November 05, 2018
The infamous Cambridge Analytica case has gone on to effect multiple events that have happened the UK. The implementation of data-privacy policies from GDPR, much-talked about and frequent committee meetings with some of the biggest tech businesses, record fines by competition commission and now the introduction of heavy-duty taxes from tech giants.
In the latest Autumn Budget announcement by the UK Government in London, Chancellor of the Exchequer Philip Hammond revealed that the government is planning to levy a ‘digital services tax’ on tech companies, which is expected to raise around 400 million pounds in just one year.
Mr. Hammond also clarified that the taxes will be targeted towards the big tech companies and not start-ups. More specifically, the tax will only focus on companies that have a global revenue of at least 500 million pounds. So it is only the well-established companies like Google, Facebook, and Amazon that have to worry about the upcoming tax. Startups, freelancers, and even small companies can still focus on growing their businesses without having to worry about the tax.
The government plans to bring the tax into effect by April 2020, after which, the companies will have to pay 2% of their revenue from UK users.
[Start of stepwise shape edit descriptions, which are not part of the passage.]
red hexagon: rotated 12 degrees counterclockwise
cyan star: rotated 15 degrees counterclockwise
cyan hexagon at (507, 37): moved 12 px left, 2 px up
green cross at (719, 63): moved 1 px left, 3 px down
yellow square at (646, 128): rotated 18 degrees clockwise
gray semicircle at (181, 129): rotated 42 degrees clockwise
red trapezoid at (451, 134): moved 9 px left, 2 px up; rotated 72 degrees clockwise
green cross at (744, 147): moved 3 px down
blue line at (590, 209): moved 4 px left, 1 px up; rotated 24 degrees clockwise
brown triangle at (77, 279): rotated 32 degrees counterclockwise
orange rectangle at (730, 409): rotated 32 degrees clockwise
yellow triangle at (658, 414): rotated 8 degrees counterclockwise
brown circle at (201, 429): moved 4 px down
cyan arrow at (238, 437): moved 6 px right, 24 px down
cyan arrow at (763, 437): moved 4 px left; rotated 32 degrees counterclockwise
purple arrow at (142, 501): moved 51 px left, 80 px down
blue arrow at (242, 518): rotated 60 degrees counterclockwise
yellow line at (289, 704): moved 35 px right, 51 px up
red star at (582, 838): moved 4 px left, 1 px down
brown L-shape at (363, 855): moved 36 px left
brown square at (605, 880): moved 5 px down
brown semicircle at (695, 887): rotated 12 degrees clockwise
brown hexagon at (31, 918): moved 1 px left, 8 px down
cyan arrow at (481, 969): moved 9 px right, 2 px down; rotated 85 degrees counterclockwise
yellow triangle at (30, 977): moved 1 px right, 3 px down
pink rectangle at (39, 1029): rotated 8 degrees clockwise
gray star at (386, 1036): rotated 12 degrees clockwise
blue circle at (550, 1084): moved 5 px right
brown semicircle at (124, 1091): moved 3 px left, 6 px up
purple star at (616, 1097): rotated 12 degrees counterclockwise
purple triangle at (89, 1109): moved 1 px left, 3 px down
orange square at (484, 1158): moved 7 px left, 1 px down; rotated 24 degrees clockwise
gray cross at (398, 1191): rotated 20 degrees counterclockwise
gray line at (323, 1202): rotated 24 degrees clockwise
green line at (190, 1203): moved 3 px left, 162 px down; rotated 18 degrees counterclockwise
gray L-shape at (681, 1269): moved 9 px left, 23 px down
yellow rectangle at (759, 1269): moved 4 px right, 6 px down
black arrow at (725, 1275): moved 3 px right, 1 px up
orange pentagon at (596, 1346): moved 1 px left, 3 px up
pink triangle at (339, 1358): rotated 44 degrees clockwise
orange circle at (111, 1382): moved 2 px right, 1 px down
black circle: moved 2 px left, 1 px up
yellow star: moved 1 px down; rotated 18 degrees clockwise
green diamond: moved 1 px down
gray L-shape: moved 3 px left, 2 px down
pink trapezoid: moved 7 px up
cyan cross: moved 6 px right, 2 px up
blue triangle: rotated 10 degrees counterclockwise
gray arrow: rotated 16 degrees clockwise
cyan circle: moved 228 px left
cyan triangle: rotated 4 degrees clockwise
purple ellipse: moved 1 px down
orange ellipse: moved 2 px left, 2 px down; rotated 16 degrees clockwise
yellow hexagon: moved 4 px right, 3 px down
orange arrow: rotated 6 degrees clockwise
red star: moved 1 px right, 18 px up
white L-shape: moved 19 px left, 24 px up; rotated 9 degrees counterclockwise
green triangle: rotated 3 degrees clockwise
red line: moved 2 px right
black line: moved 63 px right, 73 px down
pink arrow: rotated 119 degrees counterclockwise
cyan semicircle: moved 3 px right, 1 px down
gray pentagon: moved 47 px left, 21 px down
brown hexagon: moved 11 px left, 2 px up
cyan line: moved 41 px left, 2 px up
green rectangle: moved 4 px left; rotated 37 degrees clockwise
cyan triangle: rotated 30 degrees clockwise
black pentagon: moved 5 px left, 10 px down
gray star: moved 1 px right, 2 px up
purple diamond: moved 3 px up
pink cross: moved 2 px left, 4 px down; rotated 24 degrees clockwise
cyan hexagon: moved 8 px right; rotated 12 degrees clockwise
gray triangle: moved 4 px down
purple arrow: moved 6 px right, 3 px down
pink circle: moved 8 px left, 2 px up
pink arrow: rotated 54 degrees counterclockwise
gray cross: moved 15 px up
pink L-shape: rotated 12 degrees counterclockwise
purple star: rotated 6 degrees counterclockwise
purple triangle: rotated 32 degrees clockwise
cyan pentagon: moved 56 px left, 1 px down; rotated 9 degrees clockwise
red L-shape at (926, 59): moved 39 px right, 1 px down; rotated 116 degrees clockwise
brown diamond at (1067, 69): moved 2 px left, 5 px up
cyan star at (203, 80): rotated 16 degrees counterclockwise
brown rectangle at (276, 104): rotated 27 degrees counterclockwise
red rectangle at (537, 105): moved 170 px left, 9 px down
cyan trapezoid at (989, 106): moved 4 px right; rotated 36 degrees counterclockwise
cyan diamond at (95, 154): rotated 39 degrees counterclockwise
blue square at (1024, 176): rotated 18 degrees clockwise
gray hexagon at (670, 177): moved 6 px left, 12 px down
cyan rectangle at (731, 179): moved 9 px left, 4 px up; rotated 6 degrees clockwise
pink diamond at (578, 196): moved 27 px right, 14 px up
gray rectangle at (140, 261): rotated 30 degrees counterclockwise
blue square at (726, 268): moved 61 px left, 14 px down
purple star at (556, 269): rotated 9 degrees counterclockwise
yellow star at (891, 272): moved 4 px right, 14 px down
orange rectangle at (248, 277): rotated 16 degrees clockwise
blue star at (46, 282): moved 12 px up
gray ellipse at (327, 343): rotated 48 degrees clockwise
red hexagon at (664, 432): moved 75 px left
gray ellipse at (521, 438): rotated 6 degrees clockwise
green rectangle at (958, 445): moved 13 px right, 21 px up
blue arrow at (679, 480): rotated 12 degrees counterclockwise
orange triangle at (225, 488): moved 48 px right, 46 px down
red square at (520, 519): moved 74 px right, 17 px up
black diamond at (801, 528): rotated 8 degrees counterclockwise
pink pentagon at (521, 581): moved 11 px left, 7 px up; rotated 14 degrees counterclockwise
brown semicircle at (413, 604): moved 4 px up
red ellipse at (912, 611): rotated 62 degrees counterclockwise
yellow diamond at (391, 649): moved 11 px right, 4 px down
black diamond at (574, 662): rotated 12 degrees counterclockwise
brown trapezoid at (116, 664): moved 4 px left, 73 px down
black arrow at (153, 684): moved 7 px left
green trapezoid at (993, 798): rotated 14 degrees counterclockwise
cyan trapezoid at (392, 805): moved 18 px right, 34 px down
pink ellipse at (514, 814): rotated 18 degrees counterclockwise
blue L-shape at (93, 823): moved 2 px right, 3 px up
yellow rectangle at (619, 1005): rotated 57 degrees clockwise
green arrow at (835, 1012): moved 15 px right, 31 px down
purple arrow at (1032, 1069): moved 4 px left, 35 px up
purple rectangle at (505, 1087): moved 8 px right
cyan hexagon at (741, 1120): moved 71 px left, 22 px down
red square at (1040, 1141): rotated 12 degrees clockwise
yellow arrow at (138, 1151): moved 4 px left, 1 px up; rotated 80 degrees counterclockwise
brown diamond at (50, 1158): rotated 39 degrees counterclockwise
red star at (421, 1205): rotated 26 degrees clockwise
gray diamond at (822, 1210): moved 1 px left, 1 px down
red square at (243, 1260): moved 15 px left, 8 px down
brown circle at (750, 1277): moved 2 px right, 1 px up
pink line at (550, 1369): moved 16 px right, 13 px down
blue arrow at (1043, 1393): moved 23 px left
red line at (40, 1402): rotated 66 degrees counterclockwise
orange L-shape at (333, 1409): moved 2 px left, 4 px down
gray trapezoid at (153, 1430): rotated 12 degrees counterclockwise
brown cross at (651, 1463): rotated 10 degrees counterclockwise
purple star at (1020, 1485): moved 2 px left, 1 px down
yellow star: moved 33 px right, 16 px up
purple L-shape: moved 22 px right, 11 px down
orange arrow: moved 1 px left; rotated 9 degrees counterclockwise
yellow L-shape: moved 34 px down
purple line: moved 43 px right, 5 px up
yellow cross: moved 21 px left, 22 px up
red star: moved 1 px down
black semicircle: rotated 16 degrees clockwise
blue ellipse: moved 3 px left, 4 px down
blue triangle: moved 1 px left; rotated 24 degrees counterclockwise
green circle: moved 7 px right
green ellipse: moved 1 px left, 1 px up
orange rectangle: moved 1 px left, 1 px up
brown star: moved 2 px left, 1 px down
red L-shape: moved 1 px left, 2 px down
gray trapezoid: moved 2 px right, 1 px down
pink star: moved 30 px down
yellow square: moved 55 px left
The tax will be implemented as a draft for the first few years, and in the year 2025, it will be reviewed for further amendments.
In response to the argument as to why this digital services tax is needed when tech companies are already paying corporate taxes on profit, Mr. Hammond has said, “It is clearly not sustainable or fair that digital platform businesses can generate substantial value in the UK without paying tax here.”
As reported by Business Insider, Amazon in the UK has paid £4.6 million in taxes last year, even though its UK revenue had reached nearly £2 billion in pounds. The report further clarified that big companies are known for using complex financial arrangements, which reveal only minimal profits in the UK. However, the very concept of this tax implies that is will be used on revenues and not profits that makes it controversial. This, as Bloomberg reported, will make the UK ‘a less attractive place for the companies to supply their services.’
Although Mr. Hammond has clarified that this tax will only be levied onto the profitable companies, the sheer concept of taxing the revenue has made it necessary for the 36-member OECD and the European Commission to consult further and reach a consensus. This has led the government to set the tax on a temporary status for the first three years, and only after formal review in the year 2025, will it be brought into effect with complete force.
From the lack of guidelines in the proposal shared by the government, and the controversies around the tax itself which, according to the trade body Tech UK, will make it very costly, makes it evident that there is still a plenty of things that need to be fixed before the tax is implemented even as a draft.